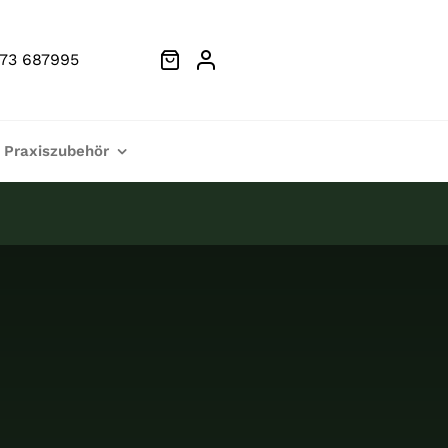
73 687995
Praxiszubehör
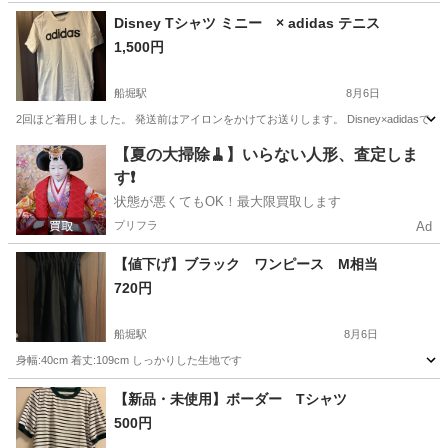
東京
世田谷区
池尻大橋駅
服/ファッション
東芝
Disney Tシャツ ミニー × adidas テニス
1,500円
船堀駅
8月6日
2回ほど着用しました。 発送前はアイロンをかけてお送りします。 Disney×adid
東京
江戸川区
船堀駅
Tシャツ
【夏の大掃除🧹】いらない人形、査定しま
す❗️
状態が悪くてもOK！最大限買取します
プリフラ
Ad
【値下げ】ブラック ワンピース M相当
720円
船堀駅
8月6日
身幅:40cm 着丈:109cm しっかりした生地です
東京
江戸川区
船堀駅
ワンピース
【新品・未使用】ボーダー Tシャツ
500円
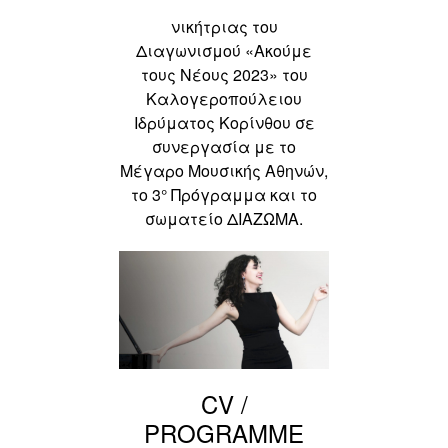
νικήτριας του
Διαγωνισμού
«Ακούμε
τους Νέους 2023»
του
Καλογεροπούλειου
Ιδρύματος Κορίνθου σε
συνεργασία με το
Μέγαρο Μουσικής Αθηνών,
το 3° Πρόγραμμα και το
σωματείο ΔΙΑΖΩΜΑ.
CV /
PROGRAMME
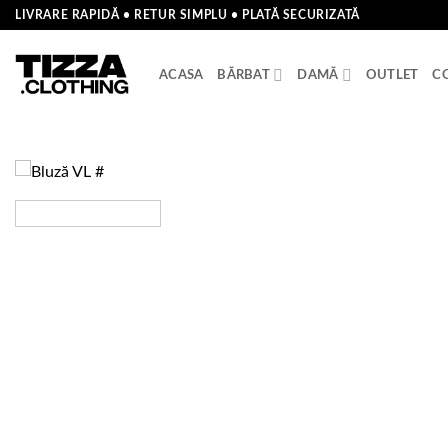
Skip
LIVRARE RAPIDĂ • RETUR SIMPLU • PLATĂ SECURIZATĂ
to
content
ACASA
BĂRBAT
DAMĂ
OUTLET
C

= = = = =

> [ASSIGNMENT]
Look over the listing. Pull out every line with the string "Tシャツ" in it.

> [OUTPUT FOR THIS TASK]
Disney Tシャツ ミニー × adidas テニス
Tシャツ
【新品・未使用】ボーダー Tシャツ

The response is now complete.